Aims & Learning Objectives:
Aims: Four concepts underpin control theory: controllability, observability, stabilizability and optimality. Of these, the first two essentially form the focus of the Year 3/4 course on linear control theory. In this course, the latter notions of stabilizability and optimality are developed. Together, the courses on linear control theory and nonlinear & optimal control provide a firm foundation for participating in theoretical and practical developments in an active and expanding discipline.
To present concepts and results pertaining to robustness, stabilization and optimization of (nonlinear) finite-dimensional control systems in a rigorous manner. Emphasis is placed on optimization, leading to conversance with both the Bellman-Hamilton-Jacobi approach and the maximum principle of Pontryagin, together with their application.

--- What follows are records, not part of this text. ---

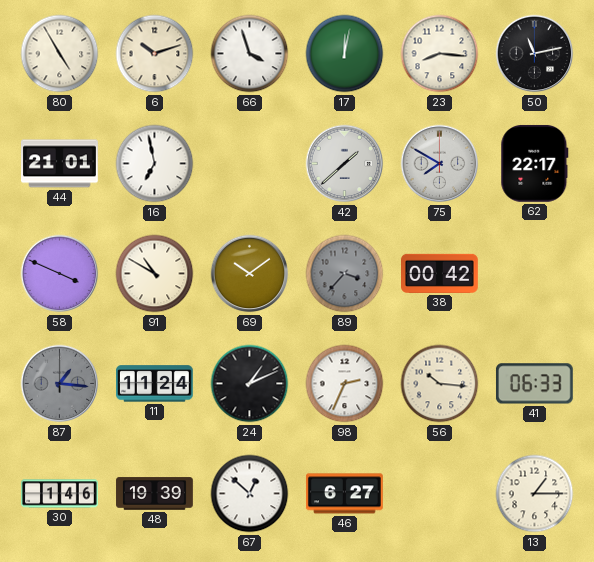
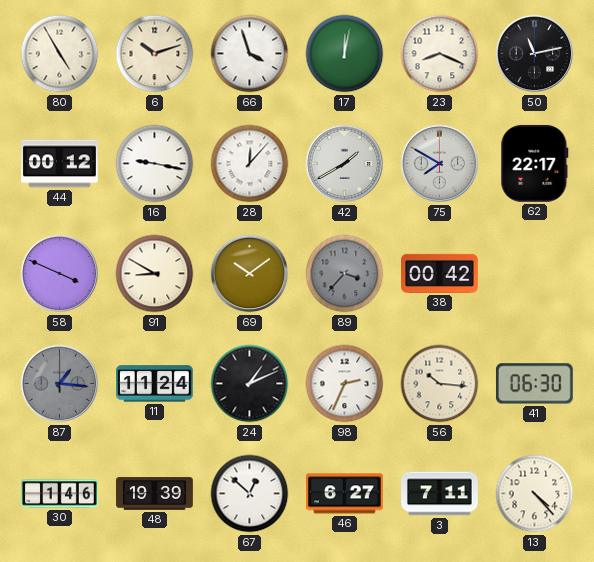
23: 8:16 -> 8:19
44: 21:01 -> 00:12
16: 6:58 -> 9:17
28: none -> 12:07
42: 1:38 -> 1:40
91: 10:50 -> 8:50
41: 06:33 -> 06:30
3: none -> 7:11
13: 1:15 -> 4:23
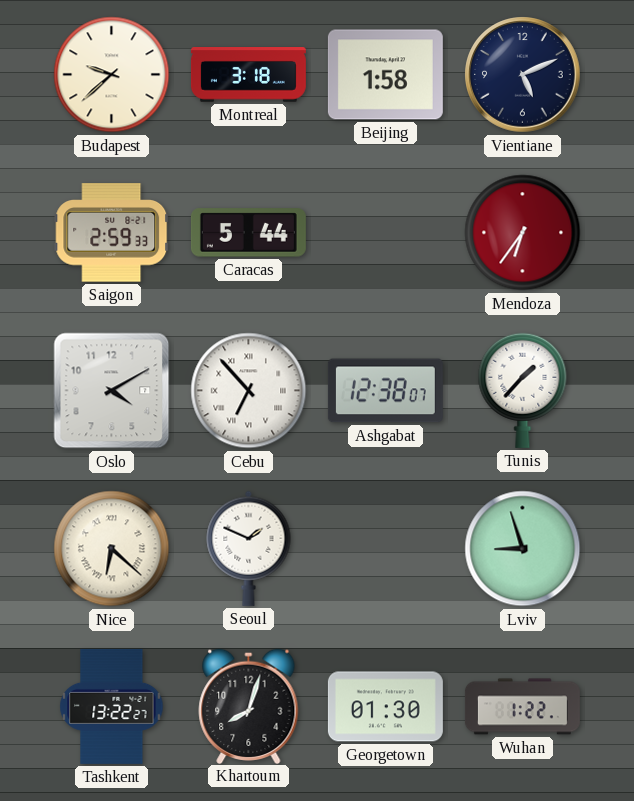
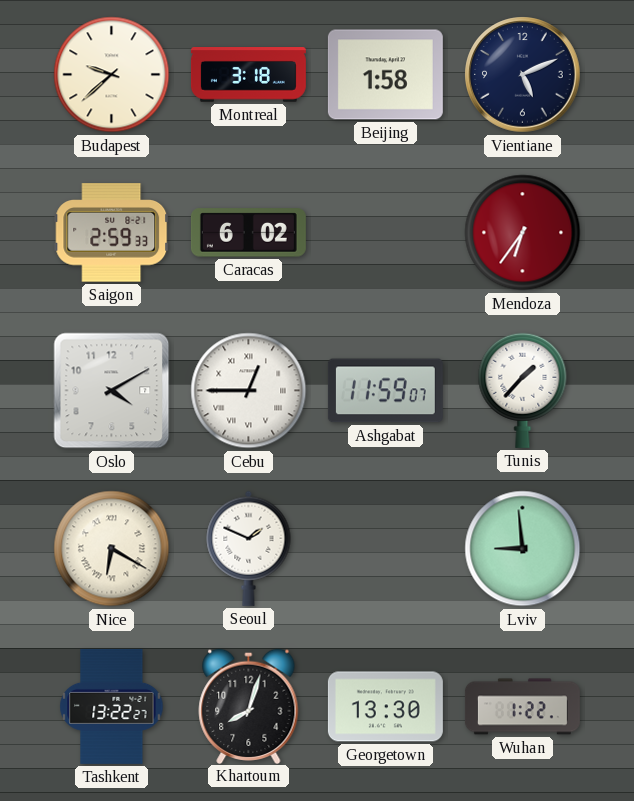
Caracas: 5:44 -> 6:02
Cebu: 6:53 -> 12:45
Ashgabat: 12:38 -> 11:59
Nice: 6:22 -> 6:20
Lviv: 8:57 -> 8:59
Georgetown: 01:30 -> 13:30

Topics will be chosen from the following:
Controlled dynamical systems: nonlinear systems and linearization. Stability and robustness. Stabilization by feedback. Lyapunov-based design methods. Stability radii. Small-gain theorem. Optimal control. Value function. The Bellman-Hamilton-Jacobi equation. Verification theorem. Quadratic-cost control problem for linear systems. Riccati equations. The Pontryagin maximum principle and transversality conditions (a dynamic programming derivation of a restricted version and statement of the general result with applications). Proof of the maximum principle for the linear time-optimal control problem.